[INPUT — start]
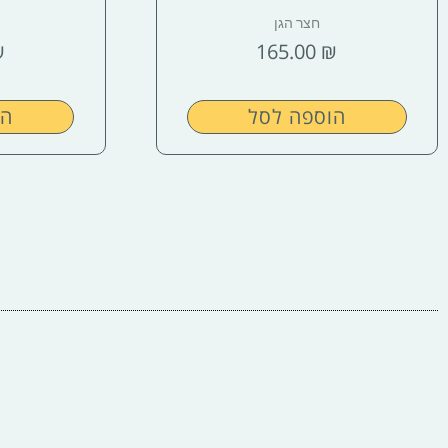
חצר הגן
₪
165.00
₪
הוספה לסל
הו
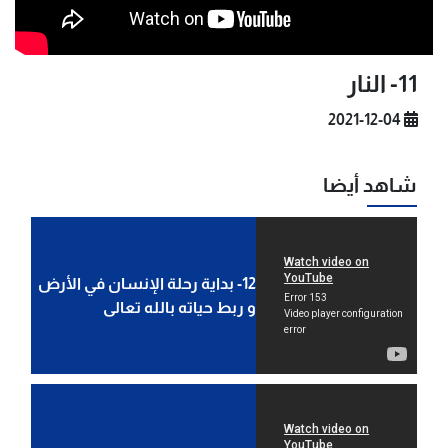
11- النار
2021-12-04
شاهد أيضا
12- بداية رحلة الإنسان في الأرض
و ربط حياته بالله تعالى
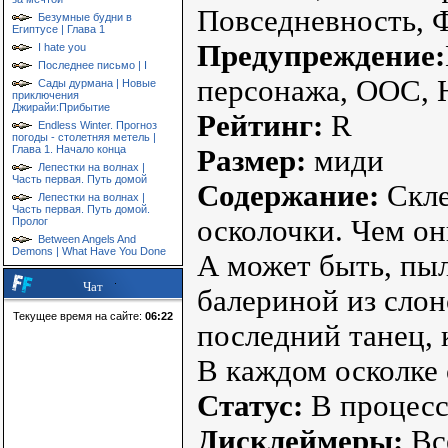
Повседневность, 
Безумные будни в
Египтусе | Глава 1
Предупреждение:
I hate you
Последнее письмо | I
персонажа, OOC, 
Сады дурмана | Новые
приключения
Джирайи:Прибытие
Рейтинг:
R
Endless Winter. Прогноз
погоды - столетняя метель |
Глава 1. Начало конца
Размер:
миди
Лепестки на волнах |
Часть первая. Путь домой
Содержание:
Скле
Лепестки на волнах |
Часть первая. Путь домой.
осколочки. Чем он
Пролог
Between Angels And
Demons | What Have You Done
А может быть, пы
Чат
балериной из сло
Текущее время на сайте:
06:22
последний танец, 
В каждом осколке 
Статус:
В процесс
Дисклеймеры:
Все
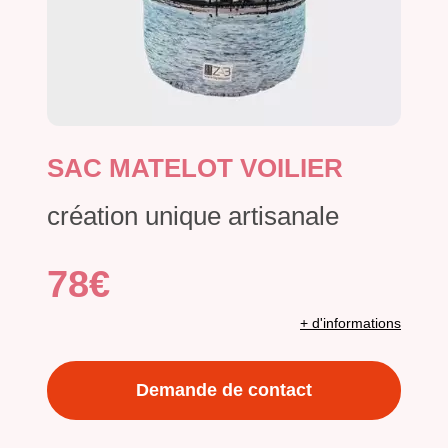
SAC MATELOT VOILIER
création unique artisanale
78€
+ d'informations
Demande de contact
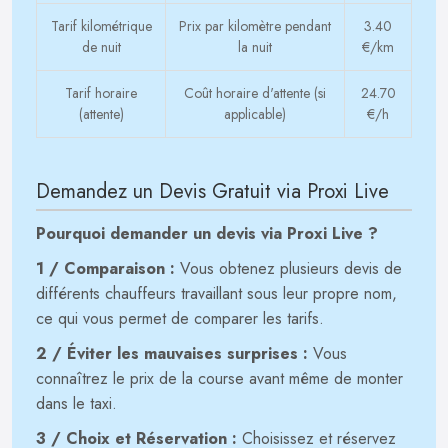
Tarif kilométrique
Prix par kilomètre pendant
3.40
de nuit
la nuit
€/km
Tarif horaire
Coût horaire d'attente (si
24.70
(attente)
applicable)
€/h
Demandez un Devis Gratuit via Proxi Live
Pourquoi demander un devis via Proxi Live ?
1 / Comparaison :
Vous obtenez plusieurs devis de
différents chauffeurs travaillant sous leur propre nom,
ce qui vous permet de comparer les tarifs.
2 / Éviter les mauvaises surprises :
Vous
connaîtrez le prix de la course avant même de monter
dans le taxi.
3 / Choix et Réservation :
Choisissez et réservez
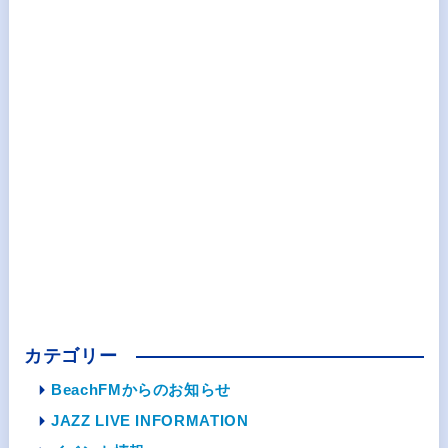
カテゴリー
BeachFMからのお知らせ
JAZZ LIVE INFORMATION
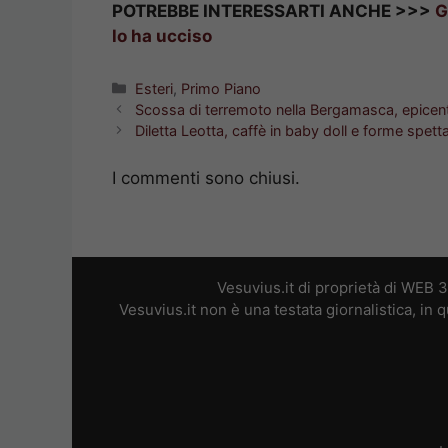
POTREBBE INTERESSARTI ANCHE >>>
G
lo ha ucciso
Categorie
Esteri
,
Primo Piano
Scossa di terremoto nella Bergamasca, epicent
Diletta Leotta, caffè in baby doll e forme spet
I commenti sono chiusi.
Vesuvius.it di proprietà di WEB 
Vesuvius.it non è una testata giornalistica, in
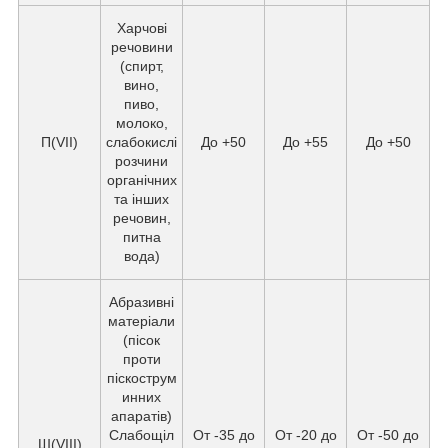
Харчові
речовини
(спирт,
вино,
пиво,
молоко,
П(VII)
слабокислі
До +50
До +55
До +50
розчини
органічних
та інших
речовин,
питна
вода)
Абразивні
матеріали
(пісок
проти
піскострум
инних
апаратів)
Слабощіл
От -35 до
От -20 до
От -50 до
Ш(VIII)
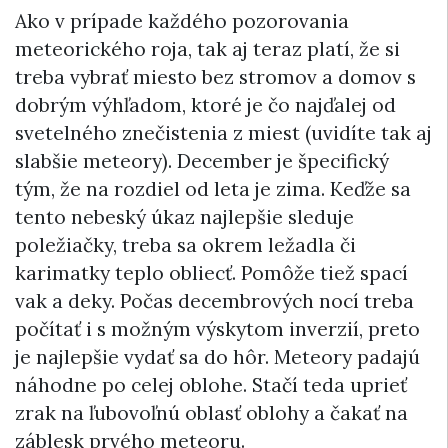
Ako v prípade každého pozorovania
meteorického roja, tak aj teraz platí, že si
treba vybrať miesto bez stromov a domov s
dobrým výhľadom, ktoré je čo najďalej od
svetelného znečistenia z miest (uvidíte tak aj
slabšie meteory). December je špecifický
tým, že na rozdiel od leta je zima. Keďže sa
tento nebeský úkaz najlepšie sleduje
poležiačky, treba sa okrem ležadla či
karimatky teplo obliecť. Pomôže tiež spací
vak a deky. Počas decembrových nocí treba
počítať i s možným výskytom inverzií, preto
je najlepšie vydať sa do hôr. Meteory padajú
náhodne po celej oblohe. Stačí teda uprieť
zrak na ľubovoľnú oblasť oblohy a čakať na
záblesk prvého meteoru.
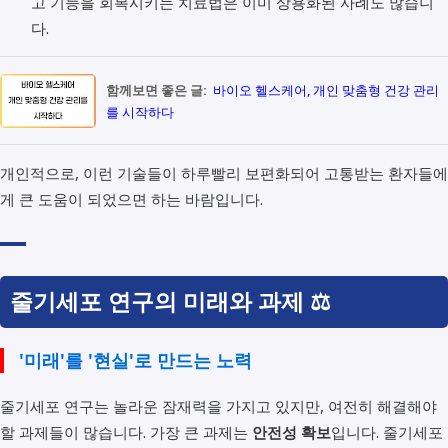
고 기능을 회복시키는 치료법은 이미 상용화된 사례도 많습니
다.
함께보면 좋은 글:
바이오 헬스케어, 개인 맞춤형 건강 관리
를 시작하다
개인적으로, 이런 기술들이 하루빨리 보편화되어 고통받는 환자들에
게 큰 도움이 되었으면 하는 바람입니다.
줄기세포 연구의 미래와 과제 ⚖️
'미래'를 '현실'로 만드는 노력
줄기세포 연구는 놀라운 잠재력을 가지고 있지만, 여전히 해결해야
할 과제들이 많습니다. 가장 큰 과제는
안전성 확보
입니다. 줄기세포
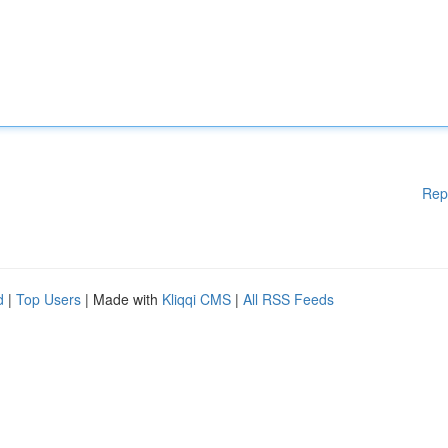
Rep
d
|
Top Users
| Made with
Kliqqi CMS
|
All RSS Feeds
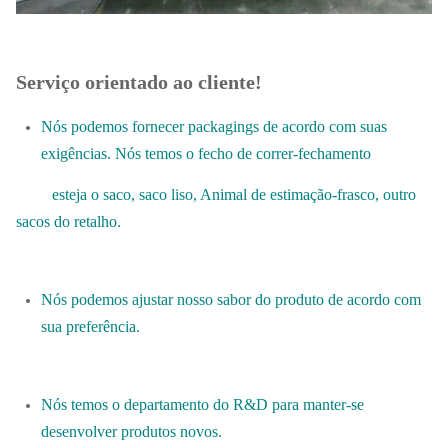
Serviço orientado ao cliente!
Nós podemos fornecer packagings de acordo com suas
exigências. Nós temos o fecho de correr-fechamento
esteja o saco, saco liso, Animal de estimação-frasco, outro
sacos do retalho.
Nós podemos ajustar nosso sabor do produto de acordo com
sua preferência.
Nós temos o departamento do R&D para manter-se
desenvolver produtos novos.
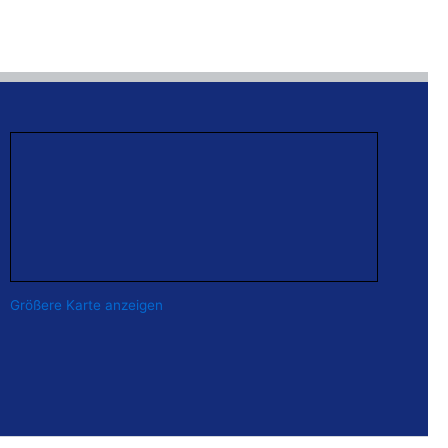
Größere Karte anzeigen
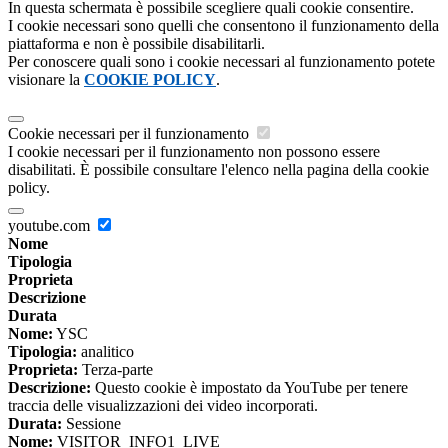
In questa schermata è possibile scegliere quali cookie consentire.
I cookie necessari sono quelli che consentono il funzionamento della
piattaforma e non è possibile disabilitarli.
Per conoscere quali sono i cookie necessari al funzionamento potete
visionare la
COOKIE POLICY
.
Cookie necessari per il funzionamento
I cookie necessari per il funzionamento non possono essere
disabilitati. È possibile consultare l'elenco nella pagina della cookie
policy.
youtube.com
Nome
Tipologia
Proprieta
Descrizione
Durata
Nome:
YSC
Tipologia:
analitico
Proprieta:
Terza-parte
Descrizione:
Questo cookie è impostato da YouTube per tenere
traccia delle visualizzazioni dei video incorporati.
Durata:
Sessione
Nome:
VISITOR_INFO1_LIVE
[INPUT — finish]
:: EXERCISE DETAILS ::
Only one part of the material above is to be transcribed, namely the lines starting with the line that has "Джирайи:Прибытие" and going on through the line that has "балериной из сло", exactly as they stand.

:: ANSWER BOX ::
Джирайи:Прибытие
Рейтинг:
R
Endless Winter. Прогноз
погоды - столетняя метель |
Глава 1. Начало конца
Размер:
миди
Лепестки на волнах |
Часть первая. Путь домой
Содержание:
Скле
Лепестки на волнах |
Часть первая. Путь домой.
осколочки. Чем он
Пролог
Between Angels And
Demons | What Have You Done
А может быть, пы
Чат
балериной из сло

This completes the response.